Вообще горемычных историй я терпеть в детстве не мог и прямо даже ненавидел те специфические горемычные истории, которыми уже тогда русские педагоги-писатели и писательницы считали долгом кормить юношество, якобы воспитывая в нем сострадание и другие благородные чувства. Надуманность и ложь этих писаний я угадывал инстинктивно и протестовал, если кто из больших пытался мне прочесть подобную историю. Но, Виольдамур был чем-то совсем иным. Во-первых, это была книга для взрослых, затем это была "смешная" история смех сквозь слезы или вернее слезы сквозь смех. Мне было очень жалко Виольдамура, но не для возбуждения жалости была эта история сочинена, и художник, ее иллюстрировавший, меньше всего заботился именно о жалости. Ему было интересно наглядно представить, "как всё это произошло", и объективизм автора выражается в том, что его образы взяты прямо из жизни и что они похожи на самое обыденное и чрезвычайно типичны.
Особенно меня занимала серия сцен, в которых Виольдамур переходит от одного инструмента к другому, каждый раз возбуждая всё более или менее громкую реакцию в своем воющем псе. Инструменты, имеющие вообще для детей особую притягательную силу, были изображены со всей присущей каждому "жутью". Далее замечателен был эпизод с концертом Виольдамура - как его приятели на все лады, и даже под угрозой пистолета, навязывают прохожим билеты и как несчастный виртуоз в элегантнейшем фраке и по моде завитой выходит на эстраду перед рядом именитых слушателей. Но не восторг возбудило его выступление, а негодование, ибо они, вместо арии, услыхали лишь поперхивание и кашель.

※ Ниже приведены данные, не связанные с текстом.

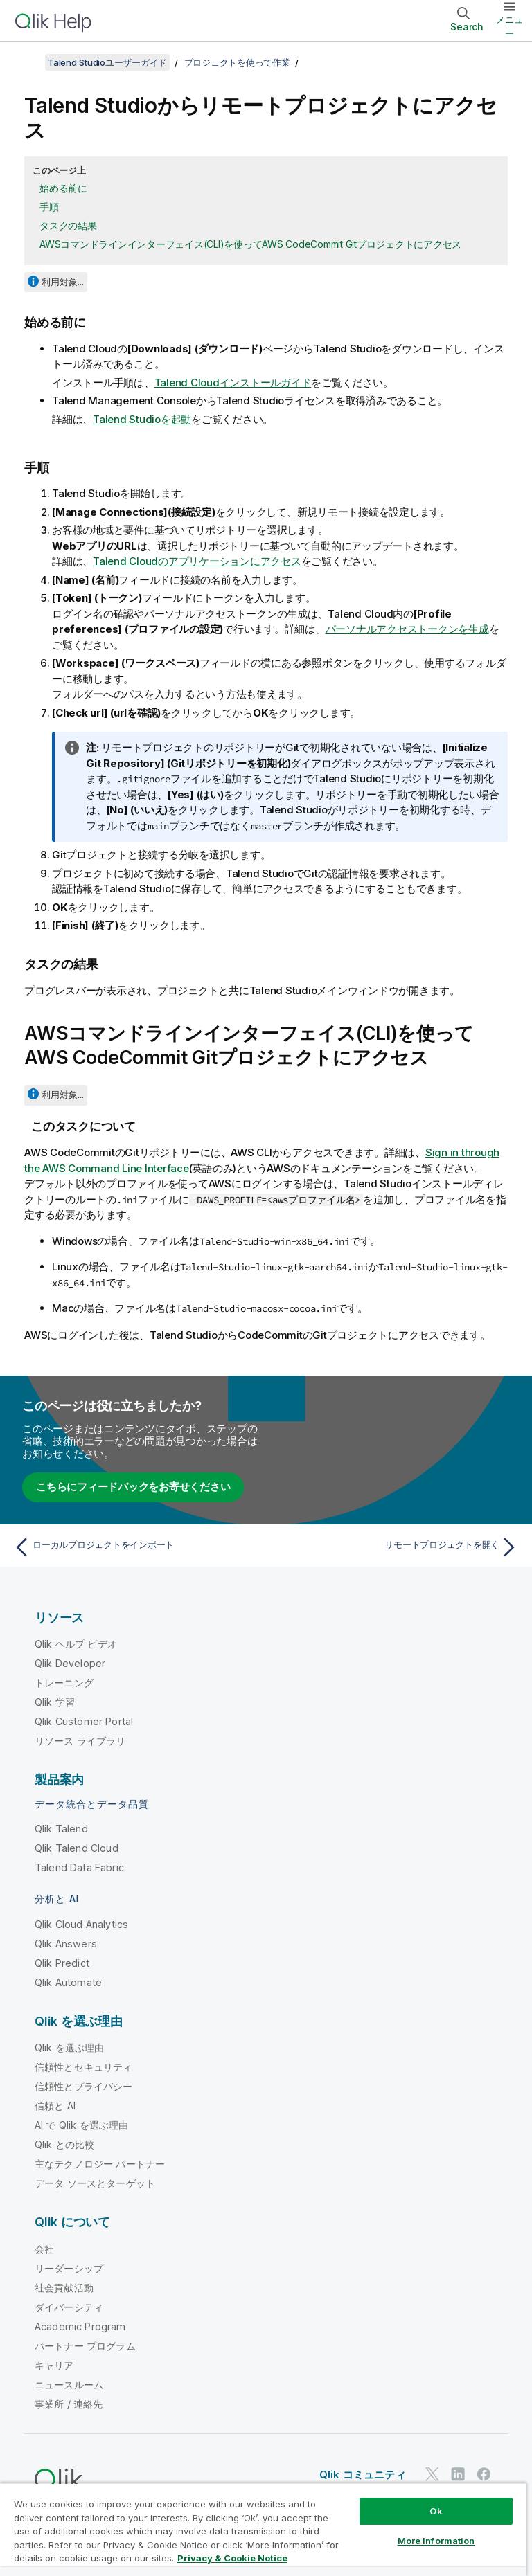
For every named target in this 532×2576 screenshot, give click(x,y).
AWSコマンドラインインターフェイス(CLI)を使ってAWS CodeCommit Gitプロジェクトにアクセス (250, 244)
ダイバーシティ (69, 2307)
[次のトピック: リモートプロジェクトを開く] (396, 1547)
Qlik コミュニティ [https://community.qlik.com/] (362, 2474)
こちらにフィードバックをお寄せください (133, 1486)
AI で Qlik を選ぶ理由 (81, 2125)
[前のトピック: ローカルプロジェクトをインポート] (135, 1547)
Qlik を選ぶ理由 (70, 2047)
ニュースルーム (69, 2384)
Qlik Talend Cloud (76, 1848)
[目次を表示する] (27, 62)
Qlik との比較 (64, 2144)
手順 (49, 207)
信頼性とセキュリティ (84, 2067)
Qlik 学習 (55, 1702)
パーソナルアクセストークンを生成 (407, 629)
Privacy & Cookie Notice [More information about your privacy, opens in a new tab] (232, 2558)
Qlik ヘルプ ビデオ (76, 1644)
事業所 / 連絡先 (69, 2404)
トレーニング (64, 1682)
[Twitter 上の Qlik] (432, 2474)
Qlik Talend (61, 1829)
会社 (44, 2249)
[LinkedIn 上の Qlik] (457, 2474)
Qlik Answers (66, 1943)
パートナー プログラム (85, 2346)
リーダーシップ (69, 2268)
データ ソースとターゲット (95, 2183)
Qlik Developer (70, 1663)
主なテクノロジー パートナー (100, 2164)
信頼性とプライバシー (84, 2086)
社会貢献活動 (64, 2288)
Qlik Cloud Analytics (81, 1924)
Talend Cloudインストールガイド (233, 382)
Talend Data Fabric (79, 1867)
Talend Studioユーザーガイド (107, 62)
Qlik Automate (68, 1982)
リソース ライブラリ (80, 1741)
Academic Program (80, 2326)
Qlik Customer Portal (84, 1721)
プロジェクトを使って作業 (237, 62)
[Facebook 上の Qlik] (484, 2474)
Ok (435, 2510)
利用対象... (63, 281)
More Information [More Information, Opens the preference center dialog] (436, 2540)
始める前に (63, 188)
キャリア (54, 2365)
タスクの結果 (68, 225)
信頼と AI (55, 2105)
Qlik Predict (62, 1963)
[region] (263, 2529)
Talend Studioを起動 (142, 419)
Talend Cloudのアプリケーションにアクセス (197, 561)
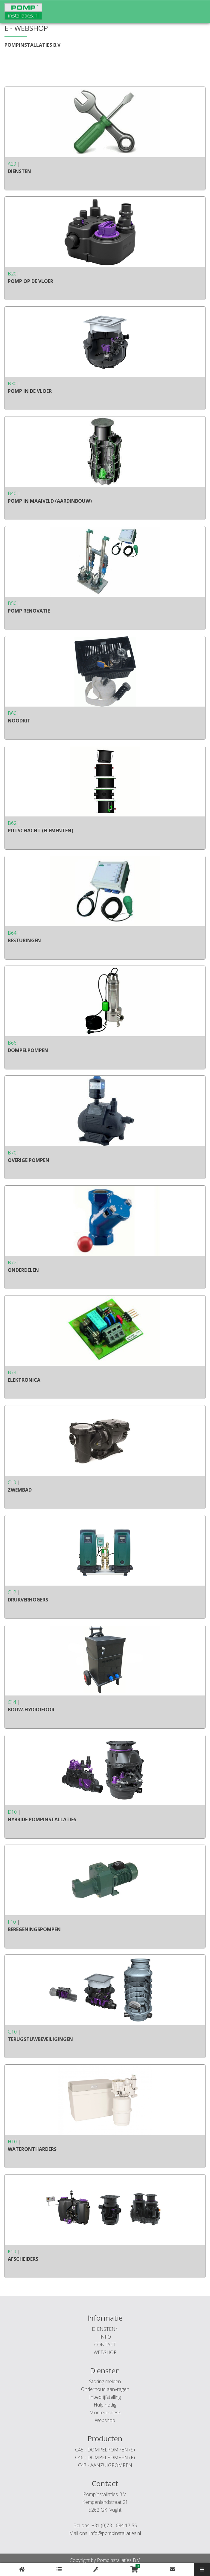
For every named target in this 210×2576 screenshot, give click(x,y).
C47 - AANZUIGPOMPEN (105, 2465)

Несчастный как раз перед концертом жестоко простудился! Не менее захватывал любовный эпизод особенно момент, когда Виольдамур в замочную скважину пытается увидать то, что происходит в квартире возлюбленной и вдруг получает удар по носу от отворившейся двери, через которую на лестницу выступает его счастливый соперник. Более же всего я трепетал перед картинкой приготовления Виольдамура к самоубийству. Для того, чтобы особенно поэтично обставить свою кончину, непризнанный гений завесил комнату траурной драпировкой, а сам, надев на манер факельщиков, широкополую шляпу с флером, уселся в гроб, собираясь с выражением трагического восторга писать свой собственный Реквием.

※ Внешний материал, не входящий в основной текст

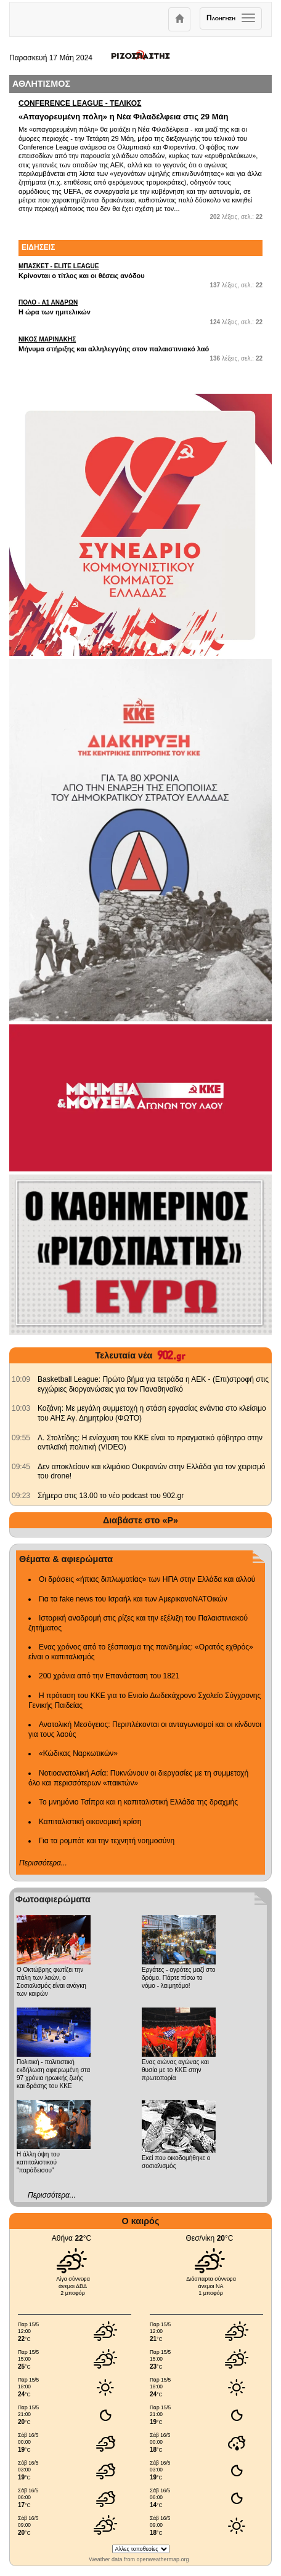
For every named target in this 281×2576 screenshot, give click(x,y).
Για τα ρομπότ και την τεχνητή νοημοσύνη (106, 1840)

Мне кажется, что и в своем искусстве я весьма многим обязан подобным детским впечатлениям. Эти рисунки Виольдамура, так характерно отражающие мещанский быт Гоголевского Петербурга, дожившего с незначительными изменениями и до моего детства, казались мне совершенно близкими. Подобно тому, как я с детства "дружил" с Арлекином, я был "знаком" со всеми этими музикусами, понимал их чувствования и переживал с ними их радости и горести. Вместе с тем сцена писания Реквиема явилась одним из звеньев в той цепи, которой оплетена вообще моя жизнь. Когда Смерть явилась за моим братом Ишей, чтобы оторвать его навеки от нас - я не понял, кто Она и какова Ее роль в жизни и в природе. Но вот в картинке реквиема Виольдамура я почему-то ощущал некое "эстетическое значение смерти", ее красоту и она притягивала меня, хотя в то же время и пугала мучительным образом.
И еще вот что удивительно - даже в лучезарной, напитанной истинно эллинским духом, серии излюбленных мной рисунков графа Ф. П. Толстого к "Душеньке" Богдановича - меня, пожалуй, более всего приковывала та сцена, где Душенька встречается со Смертью. Я всё любил в этом замечательном и чудесном творении русского поэта-художника, столь высоко вознесшегося над своим литературным вдохновителем. Обворожительно прекрасно в нем всё, что передает женские чары, прелесть любви, дивные видения царства Венеры, Олимпа, чертоги Амура и т. д. Но среди всей этой "райской симфонии" - гениальной паузой, страшной угрозой того неминуемого конца, "который ожидает всякого", является именно момент, когда Душенька в отчаянии от утраты, по собственной вине, своего супруга (Амура), на коленях умоляет костлявое "чучело с плешивой головой", чтобы оно скосило и ее той косой, которой оно подрезает степные травы, олицетворяющие всё живое на земле.